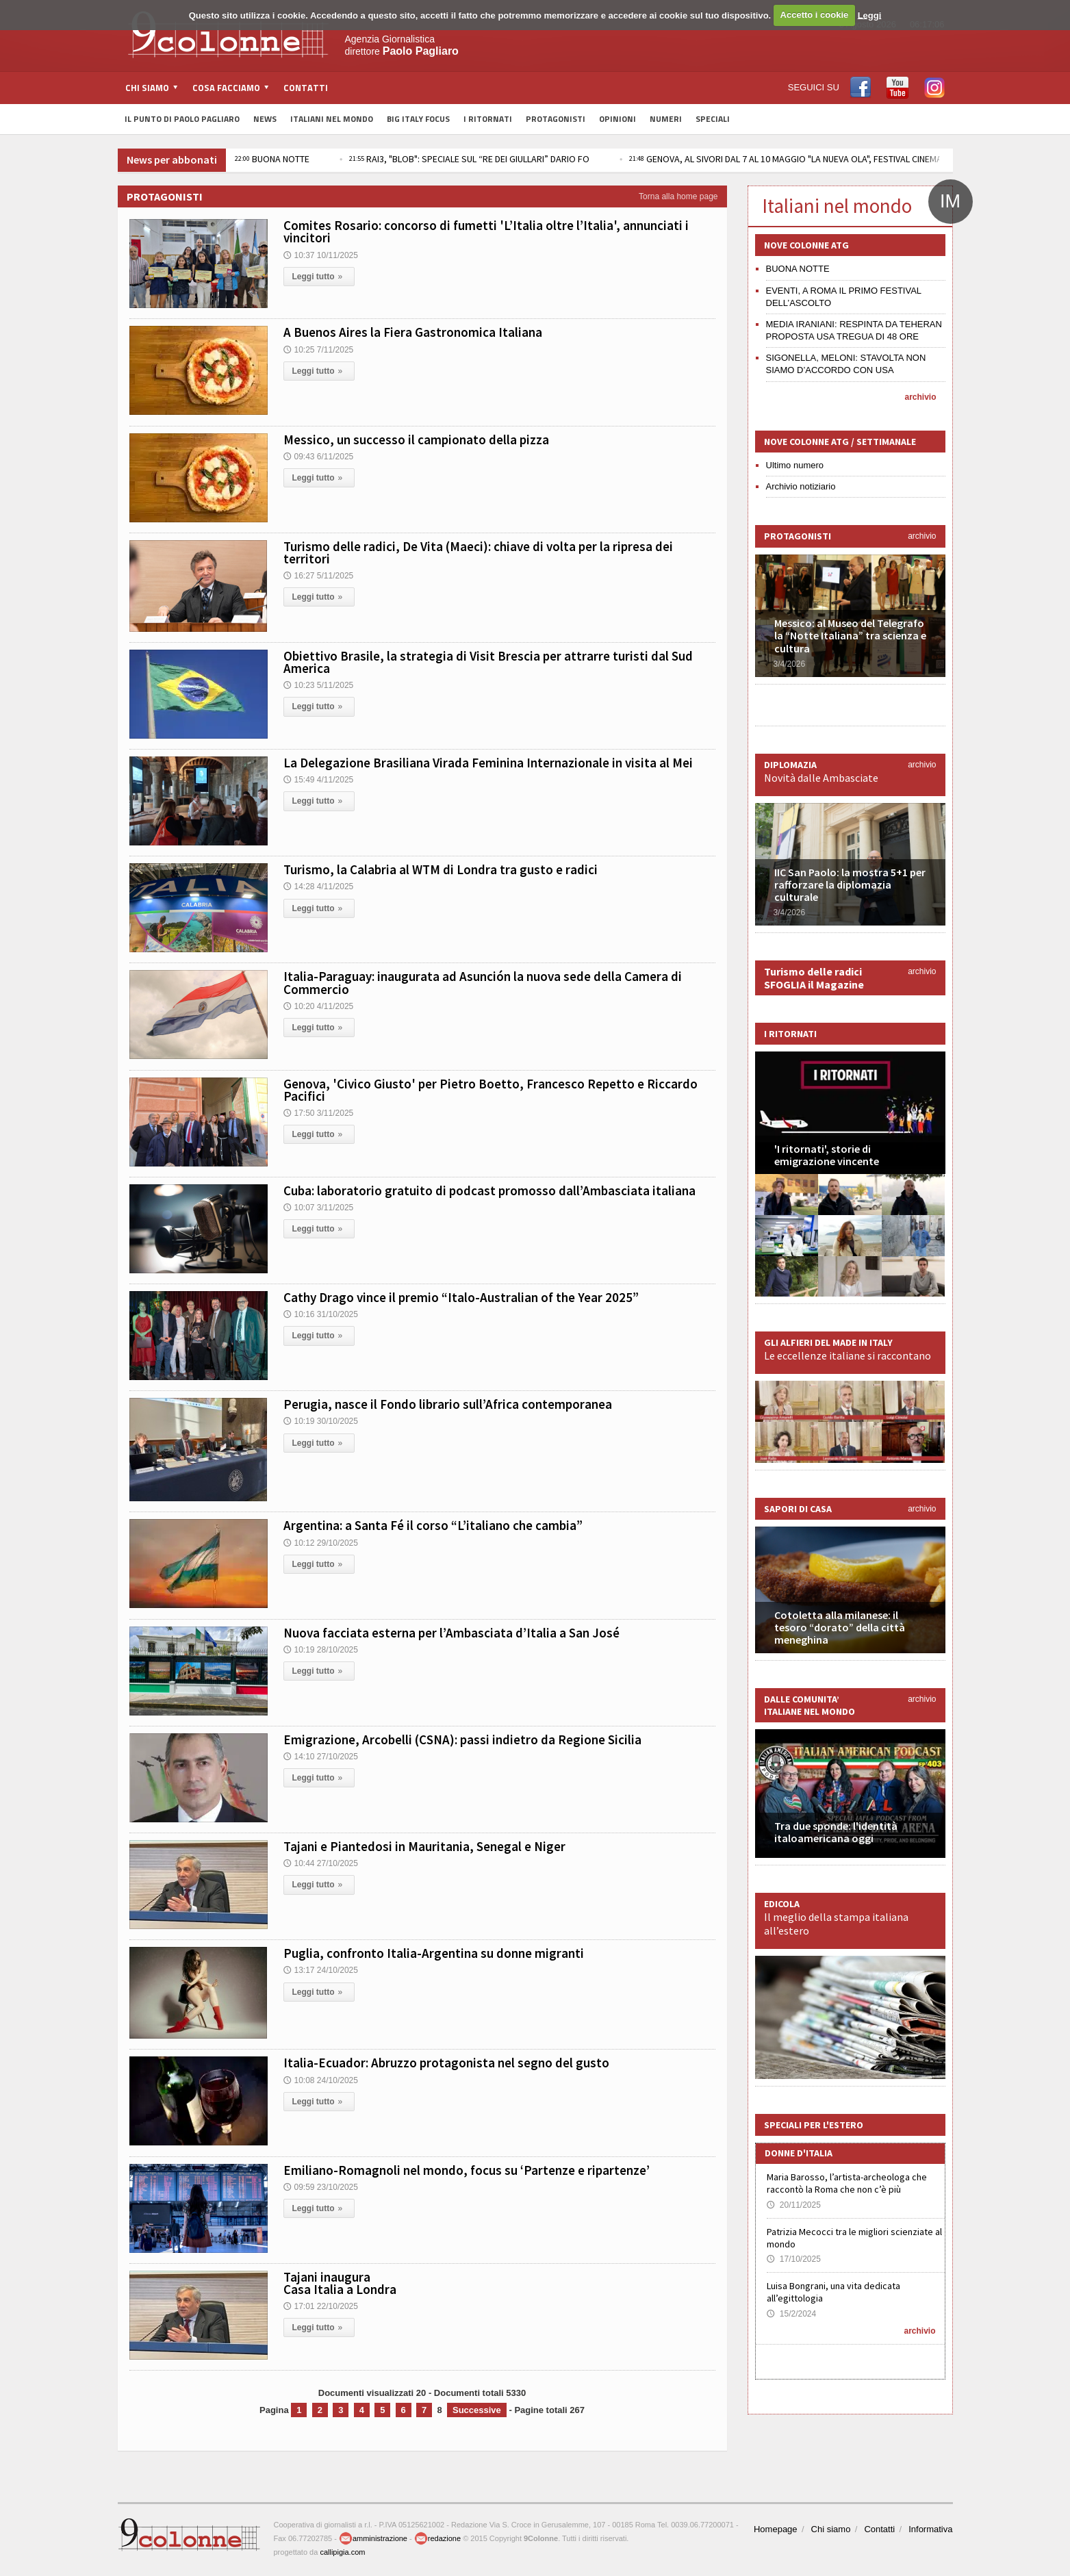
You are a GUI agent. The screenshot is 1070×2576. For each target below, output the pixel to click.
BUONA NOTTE (272, 159)
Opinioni (617, 118)
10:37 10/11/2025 (320, 255)
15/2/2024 (792, 2314)
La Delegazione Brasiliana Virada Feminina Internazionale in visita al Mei (488, 762)
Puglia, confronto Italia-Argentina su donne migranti (433, 1953)
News (265, 118)
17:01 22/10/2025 (320, 2306)
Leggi (870, 15)
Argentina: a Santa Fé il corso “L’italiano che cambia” (433, 1525)
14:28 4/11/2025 (318, 886)
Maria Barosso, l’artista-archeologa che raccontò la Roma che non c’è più (847, 2183)
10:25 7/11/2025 (318, 350)
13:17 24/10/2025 (320, 1970)
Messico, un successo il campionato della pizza (416, 439)
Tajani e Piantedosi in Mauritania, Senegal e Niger (424, 1846)
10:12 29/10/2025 (320, 1543)
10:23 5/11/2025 (318, 685)
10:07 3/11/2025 (318, 1207)
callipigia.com (342, 2552)
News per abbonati (172, 159)
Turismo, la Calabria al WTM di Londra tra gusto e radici (440, 869)
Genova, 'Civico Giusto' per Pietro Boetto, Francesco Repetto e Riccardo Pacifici (490, 1089)
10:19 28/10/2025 (320, 1650)
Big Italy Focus (418, 118)
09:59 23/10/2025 (320, 2187)
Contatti (305, 87)
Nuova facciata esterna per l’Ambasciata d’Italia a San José (451, 1632)
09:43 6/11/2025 (318, 456)
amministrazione (373, 2538)
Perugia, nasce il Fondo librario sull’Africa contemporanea (447, 1404)
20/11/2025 (794, 2205)
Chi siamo (831, 2529)
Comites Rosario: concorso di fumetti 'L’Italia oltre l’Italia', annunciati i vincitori (486, 231)
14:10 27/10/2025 (320, 1756)
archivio (920, 397)
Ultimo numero (795, 465)
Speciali (713, 118)
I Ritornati (487, 118)
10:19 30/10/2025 (320, 1421)
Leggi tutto (319, 276)
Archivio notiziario (801, 486)
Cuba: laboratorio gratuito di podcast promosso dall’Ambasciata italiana (489, 1190)
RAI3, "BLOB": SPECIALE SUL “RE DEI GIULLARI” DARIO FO (469, 159)
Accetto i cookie (814, 15)
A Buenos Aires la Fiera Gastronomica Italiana (412, 332)
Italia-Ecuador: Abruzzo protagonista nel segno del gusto (446, 2062)
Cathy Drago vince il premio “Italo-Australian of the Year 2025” (461, 1297)
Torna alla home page (678, 196)
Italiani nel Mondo (331, 118)
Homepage (776, 2529)
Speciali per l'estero (813, 2125)
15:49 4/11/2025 (318, 780)
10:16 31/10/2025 (320, 1314)
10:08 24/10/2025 (320, 2080)
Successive (477, 2410)
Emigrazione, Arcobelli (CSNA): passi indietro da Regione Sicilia (462, 1739)
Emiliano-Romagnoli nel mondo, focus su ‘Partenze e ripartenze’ (466, 2170)
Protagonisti (555, 118)
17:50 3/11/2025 (318, 1113)
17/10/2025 (794, 2259)
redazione (437, 2538)
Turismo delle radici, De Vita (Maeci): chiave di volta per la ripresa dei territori (478, 552)
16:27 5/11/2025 (318, 576)
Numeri (666, 118)
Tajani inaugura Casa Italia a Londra (339, 2283)
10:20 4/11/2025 (318, 1006)
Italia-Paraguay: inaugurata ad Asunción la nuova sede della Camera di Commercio (482, 982)
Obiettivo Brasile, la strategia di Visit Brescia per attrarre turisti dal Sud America (488, 662)
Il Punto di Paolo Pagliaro (182, 118)
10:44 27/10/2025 (320, 1863)
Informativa (930, 2529)
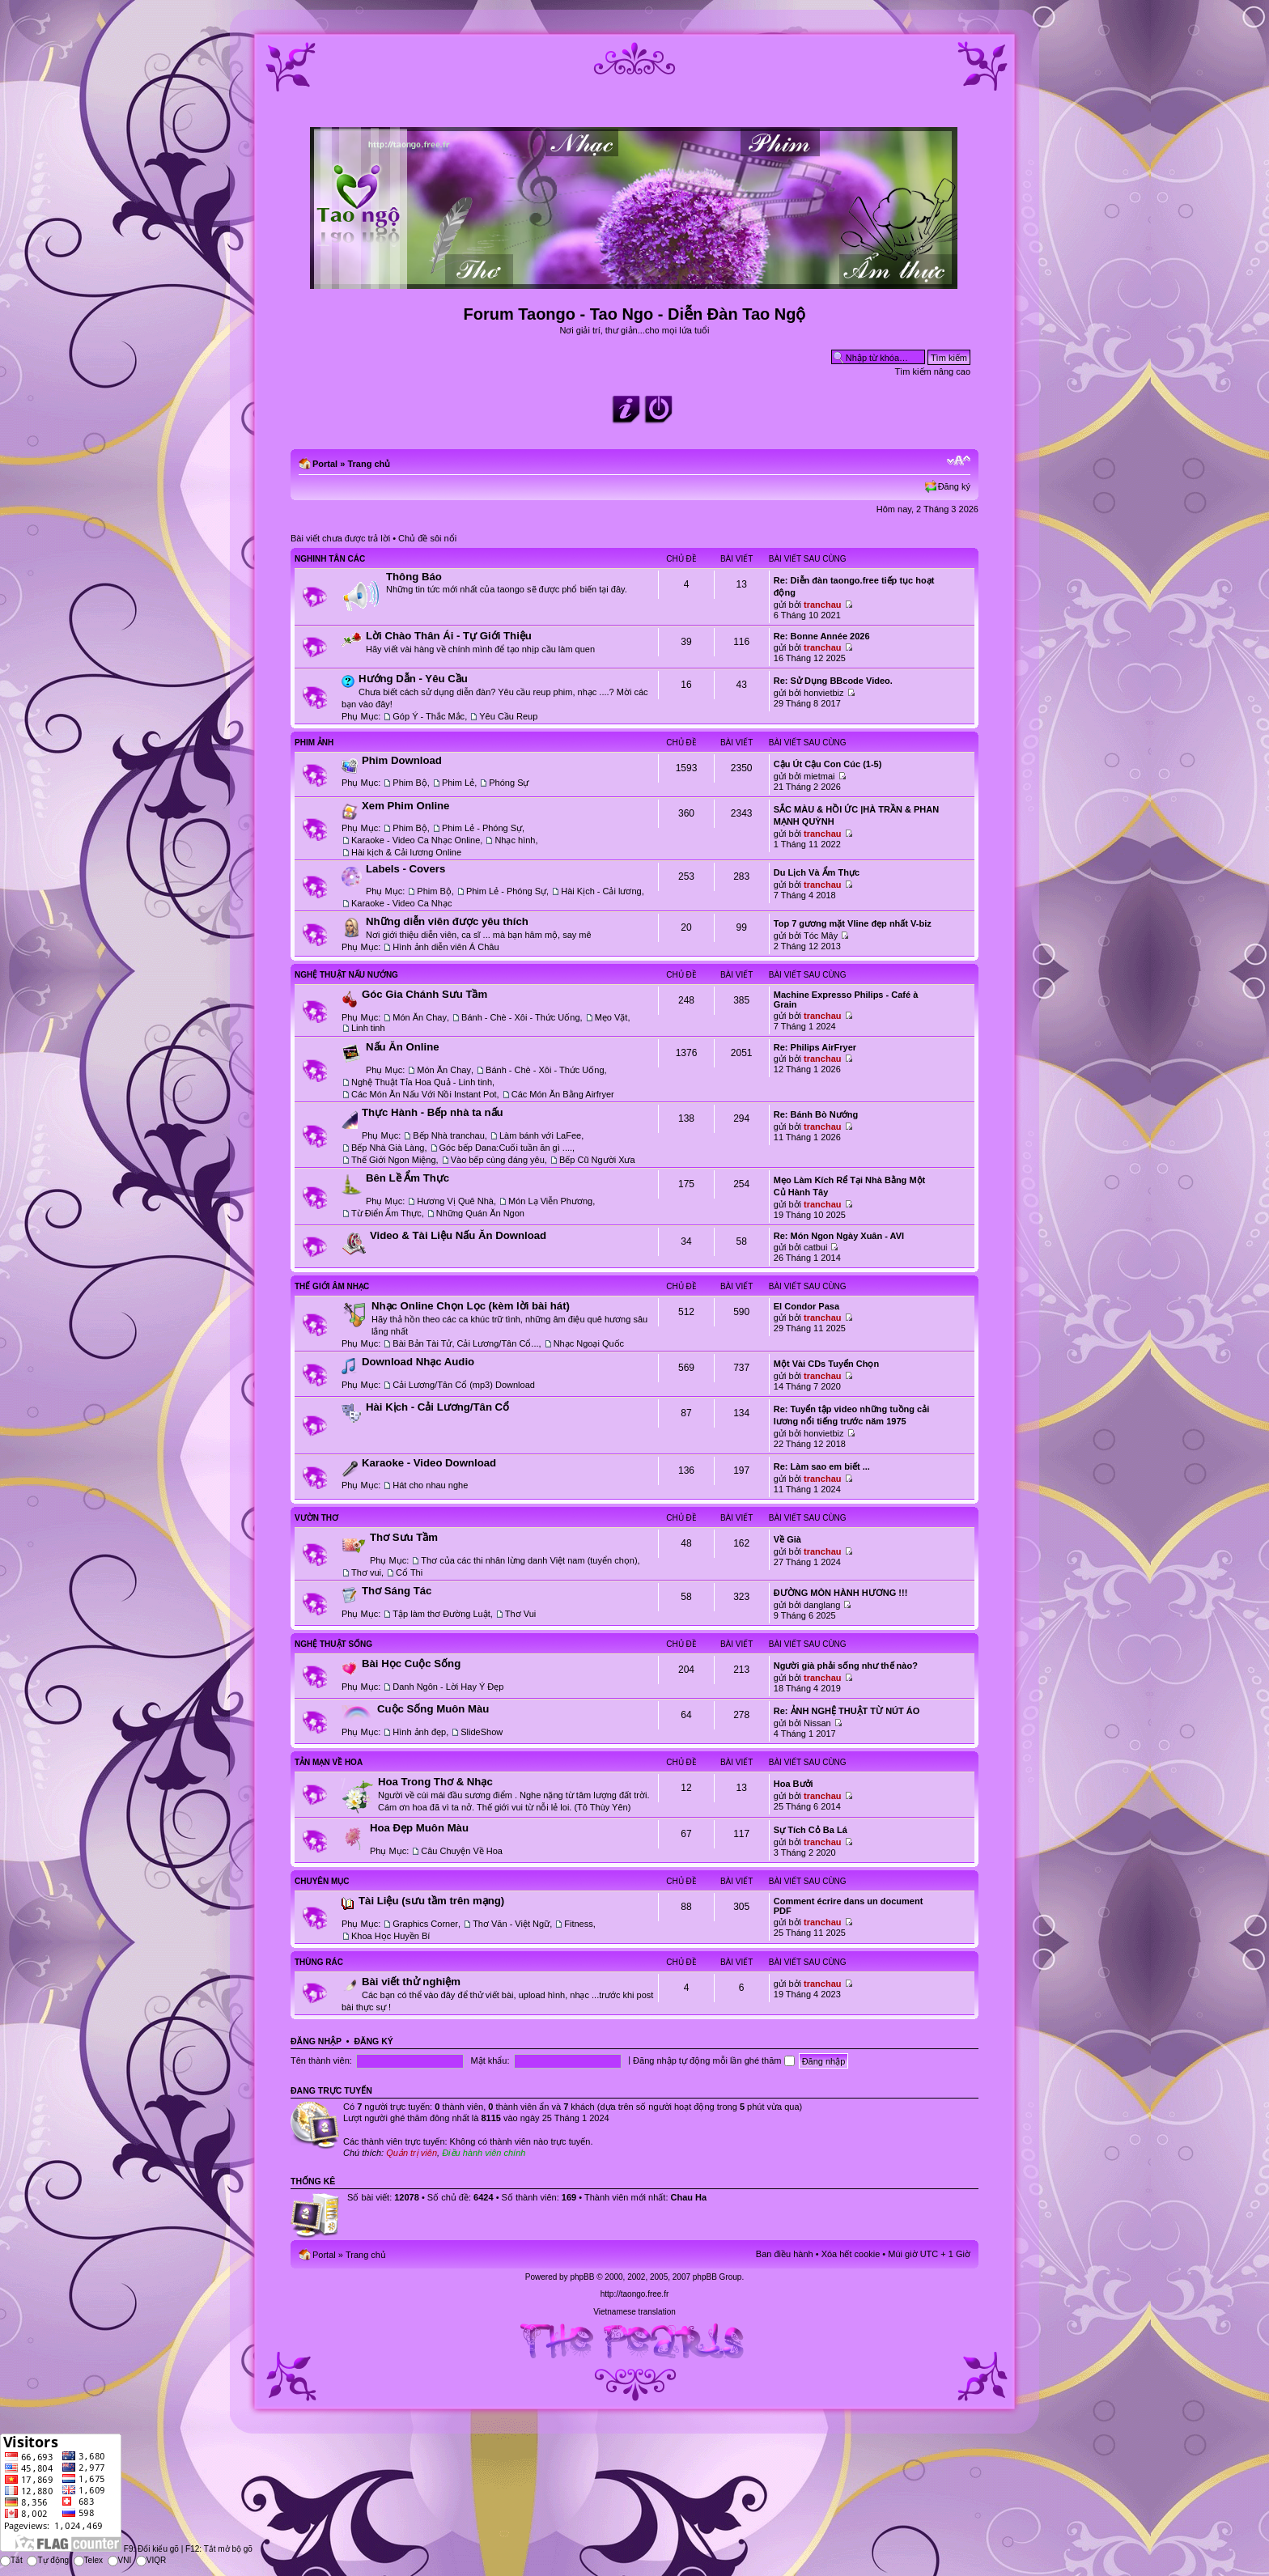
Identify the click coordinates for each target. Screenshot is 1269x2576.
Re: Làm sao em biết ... (822, 1466)
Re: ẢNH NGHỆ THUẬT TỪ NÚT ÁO (847, 1711)
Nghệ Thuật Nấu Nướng (346, 974)
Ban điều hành (784, 2254)
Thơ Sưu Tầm (404, 1537)
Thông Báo (414, 577)
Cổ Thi (409, 1572)
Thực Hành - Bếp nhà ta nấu (432, 1112)
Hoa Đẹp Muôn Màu (419, 1828)
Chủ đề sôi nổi (427, 538)
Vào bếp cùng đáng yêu (498, 1160)
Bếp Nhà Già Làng (387, 1147)
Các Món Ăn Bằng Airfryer (562, 1094)
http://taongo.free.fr (635, 2294)
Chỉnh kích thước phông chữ (958, 460)
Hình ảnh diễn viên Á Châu (446, 947)
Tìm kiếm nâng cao (932, 371)
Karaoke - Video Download (429, 1463)
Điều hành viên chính (483, 2153)
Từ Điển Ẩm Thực (386, 1213)
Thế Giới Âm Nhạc (332, 1286)
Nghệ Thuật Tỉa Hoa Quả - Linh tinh (421, 1082)
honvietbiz (824, 693)
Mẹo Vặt (611, 1017)
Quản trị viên (411, 2153)
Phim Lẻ (458, 782)
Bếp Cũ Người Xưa (597, 1160)
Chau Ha (689, 2197)
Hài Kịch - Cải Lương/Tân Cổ (437, 1407)
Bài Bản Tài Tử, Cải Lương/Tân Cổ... (465, 1343)
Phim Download (402, 760)
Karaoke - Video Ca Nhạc (401, 903)
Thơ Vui (520, 1614)
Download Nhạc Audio (418, 1362)
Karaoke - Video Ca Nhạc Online (415, 840)
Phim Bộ (410, 782)
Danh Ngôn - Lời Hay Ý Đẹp (448, 1686)
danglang (822, 1605)
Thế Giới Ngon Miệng (393, 1160)
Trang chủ (368, 464)
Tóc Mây (821, 935)
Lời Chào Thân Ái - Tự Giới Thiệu (449, 636)
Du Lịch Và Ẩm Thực (816, 872)
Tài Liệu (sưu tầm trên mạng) (431, 1901)
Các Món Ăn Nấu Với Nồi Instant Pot (424, 1094)
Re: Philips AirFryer (815, 1047)
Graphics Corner (425, 1924)
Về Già (787, 1539)
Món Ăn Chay (420, 1017)
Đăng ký (954, 486)
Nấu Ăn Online (402, 1047)
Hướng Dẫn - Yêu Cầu (413, 679)
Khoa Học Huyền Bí (390, 1936)
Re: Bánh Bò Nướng (816, 1114)
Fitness (578, 1924)
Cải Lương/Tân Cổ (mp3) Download (464, 1385)
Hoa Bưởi (793, 1784)
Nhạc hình (514, 840)
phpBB (582, 2277)
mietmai (819, 776)
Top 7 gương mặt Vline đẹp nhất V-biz (853, 923)
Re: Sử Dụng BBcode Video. (833, 680)
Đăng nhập (316, 2041)
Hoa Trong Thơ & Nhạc (435, 1782)
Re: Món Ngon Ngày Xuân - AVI (839, 1236)
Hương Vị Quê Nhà (455, 1201)
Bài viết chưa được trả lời (340, 538)
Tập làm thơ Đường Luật (441, 1614)
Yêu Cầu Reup (508, 716)
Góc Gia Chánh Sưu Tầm (424, 994)
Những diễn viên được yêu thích (447, 921)
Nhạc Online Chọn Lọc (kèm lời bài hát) (470, 1306)
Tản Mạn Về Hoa (329, 1762)
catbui (815, 1247)
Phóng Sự (508, 782)
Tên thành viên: (321, 2060)
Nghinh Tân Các (330, 558)
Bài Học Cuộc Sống (411, 1663)
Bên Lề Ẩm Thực (407, 1178)
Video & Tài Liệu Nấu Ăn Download (458, 1235)
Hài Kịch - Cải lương (601, 891)
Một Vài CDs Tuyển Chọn (826, 1364)
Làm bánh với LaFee (540, 1135)
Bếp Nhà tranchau (449, 1135)
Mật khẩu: (489, 2060)
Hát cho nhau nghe (430, 1485)
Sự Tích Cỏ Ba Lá (810, 1830)
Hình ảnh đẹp (419, 1732)
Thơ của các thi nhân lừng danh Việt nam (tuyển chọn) (529, 1560)
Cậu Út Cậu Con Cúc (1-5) (828, 764)
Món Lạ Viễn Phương (550, 1201)
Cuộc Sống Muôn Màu (433, 1709)
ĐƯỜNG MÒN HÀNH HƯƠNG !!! (841, 1593)
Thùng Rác (319, 1962)
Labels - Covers (405, 869)
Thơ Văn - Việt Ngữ (511, 1924)
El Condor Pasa (806, 1306)
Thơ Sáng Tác (396, 1591)
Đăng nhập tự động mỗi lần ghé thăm (713, 2060)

##########

Return each full line of the entries that contains the word "nhập".

Đăng nhập (316, 2041)
Đăng nhập tự động mỗi lần ghé thăm (713, 2060)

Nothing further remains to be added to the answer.